Prom our review of the many authorities cited, we find the great weight of authority in harmony with the general rules quoted heretofore from Corpus Juris and Cooley on Taxation, and there is general harmony in the authorities in the application of these rules to the facts peculiar to the many cases considered by the courts. It is generally true that the mere transitory presence of intangibles in a state foreign to their ownership or temporary presence there or location there on isolated transaction is not sufficient in fact to establish a business situs. There must be something like a general or more or less continuous course of business or series of transactions within the state, as distinguished from mere sporadic and isolated transactions. The mere presence for safekeeping may not amount to the establishment of a business situs, neither the mere sending of an item to an agent or attorney for collection. However, in the ease at bar the defendant, Atlantic Oil Producing Company, was engaged regularly In the oil business in Oklahoma, through its office at Tulsa. That was an extensive office management, and extensive business in Oklahoma was engaged in through that office. These charges or accounts receivable arose through the conduct of plaintiff's business in Oklahoma through that office; these accounts originated there and were there recorded and handled in all respects as to the creation and handling of the accounts as if the corporation engaged in business at that place and at that office alone. It seems beyond question that these charges ot accounts receivable had at all times a business situs in Oklahoma. It is true that when the accounts were created, detailed information thereof was forwarded to the Dallas office, and after the accounts had been closed by collection thereof, the Tulsa office accounted to the Dallas office, but it does not appear that this handling could control as to the business situs. We find no authority to the direct contrary.

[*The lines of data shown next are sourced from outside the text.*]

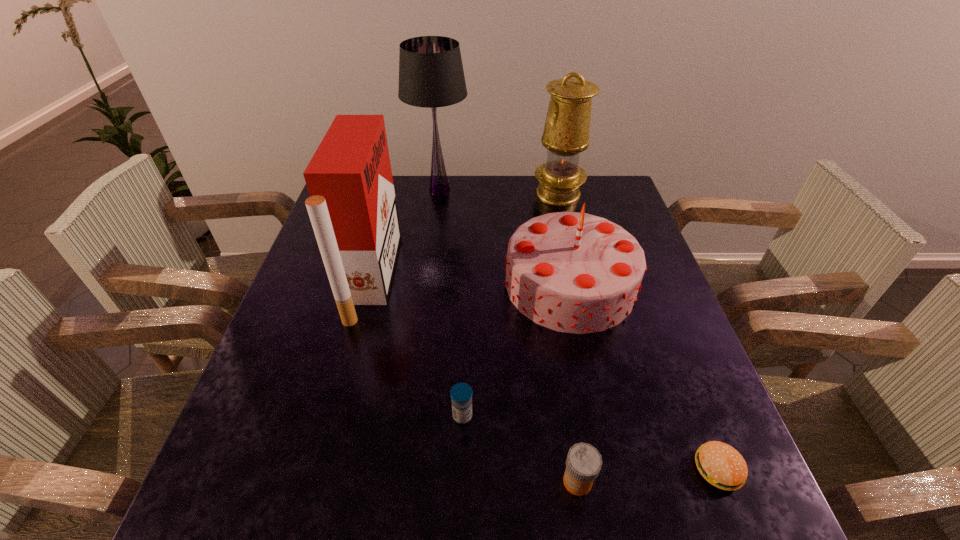 At what (x,y) coordinates should I click in order to perform the action: click on patty located in the near edge section of the desktop. Please return your answer as a coordinate pair (x, y). This screenshot has width=960, height=540. Looking at the image, I should click on (721, 465).

The image size is (960, 540). Identify the location of object that is at the left edge. (352, 206).

Where is `oil lamp situated at the right edge`? The height and width of the screenshot is (540, 960). oil lamp situated at the right edge is located at coordinates (566, 133).

Where is `birthday cake present at the right edge`? This screenshot has height=540, width=960. birthday cake present at the right edge is located at coordinates (572, 272).

You are a GUI agent. You are given a task and a screenshot of the screen. Output one action in this format:
    pyautogui.click(x=<x>, y=<y>)
    Task: Click on the patty located in the right edge section of the desktop
    The image size is (960, 540).
    Given the screenshot: What is the action you would take?
    pyautogui.click(x=721, y=465)

The width and height of the screenshot is (960, 540). What are the coordinates of `object that is positioned at the far right corner` in the screenshot? It's located at (566, 133).

The height and width of the screenshot is (540, 960). What are the coordinates of `object present at the near right corner` in the screenshot? It's located at (721, 465).

At what (x,y) coordinates should I click in order to perform the action: click on vacant space at the far edge of the desktop. Please return your answer as a coordinate pair (x, y). Looking at the image, I should click on pyautogui.click(x=460, y=205).

This screenshot has height=540, width=960. Find the location of `vacant space at the near edge of the desktop`. vacant space at the near edge of the desktop is located at coordinates (383, 492).

Locate an element on the screen. free region at the left edge of the desktop is located at coordinates (308, 359). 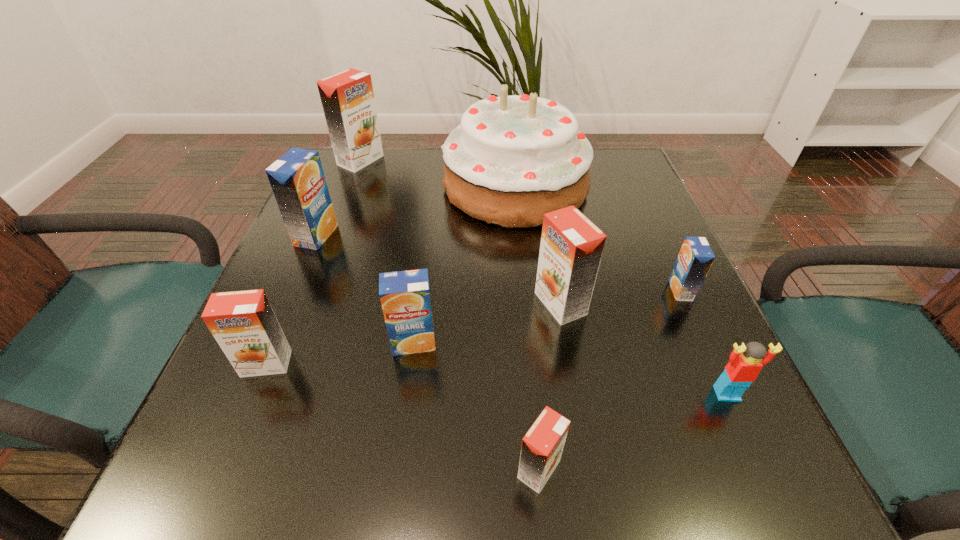 At what (x,y) coordinates should I click in order to perform the action: click on object that is at the far left corner. Please return your answer as a coordinate pair (x, y). The width and height of the screenshot is (960, 540). Looking at the image, I should click on (347, 98).

Locate an element on the screen. The width and height of the screenshot is (960, 540). object located at the far right corner is located at coordinates (512, 159).

Where is `vacant region at the near edge of the desktop`? The image size is (960, 540). vacant region at the near edge of the desktop is located at coordinates (350, 442).

You are a GUI agent. You are given a task and a screenshot of the screen. Output one action in this format:
    pyautogui.click(x=<x>, y=<y>)
    Task: Click on the vacant space at the left edge of the desktop
    
    Given the screenshot: What is the action you would take?
    pos(252,423)

The image size is (960, 540). In the image, there is a desktop. What are the coordinates of `vacant space at the right edge` in the screenshot? It's located at (646, 292).

The image size is (960, 540). Identify the location of vacant space at the near right corner. (733, 496).

Locate an element on the screen. This screenshot has height=540, width=960. vacant space in between the nearest blue orange_juice and the sixth nearest orange juice is located at coordinates (365, 289).

Find the location of `free space that is in between the third nearest orange orange juice and the rightmost orange juice`. free space that is in between the third nearest orange orange juice and the rightmost orange juice is located at coordinates (621, 297).

Find the location of `unoccupied area between the farthest orange orange juice and the second blue orange_juice from left to right`. unoccupied area between the farthest orange orange juice and the second blue orange_juice from left to right is located at coordinates (387, 252).

I want to click on free spot between the farthest orange juice and the second biggest blue orange_juice, so click(387, 252).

It seems beyond question that the property here involved is of that character as 'is subject to taxation and to return and report for assessment under the provisions of our statute, Section 9583, C. O. S. 1921 (12338, O. S. 1931) ; section 9582, C. O. S. 1921 (12331, C. S. 1931) ; section 9599, C. O. S. 1921 (12589, C. S. 1931) ; section 9606, C. O. S. 1921.
The trial court was in error in sustaining demurrer of the defendant to plaintiff's evidence. That demurrer should have been overruled; the trial court should have heard further testimony, if any were offered, should have held the property involved to be subject to assessments for ad valorem taxation at its fair value, should have determined that value and caused proper assessment to be made of said property at such value for each of the years involved.
The judgment of the lower court is reversed, and the cause remanded, with directions to grant a new trial and to proceed to final disposition of the matter consistent with the views herein expressed.
McNEILL, O. J., OSBORN, Y. C. J.', and RILEY, BAYLESS, PHELPS, CORN, and GIBSON, JJ., concur. BUSBY, J., dissents.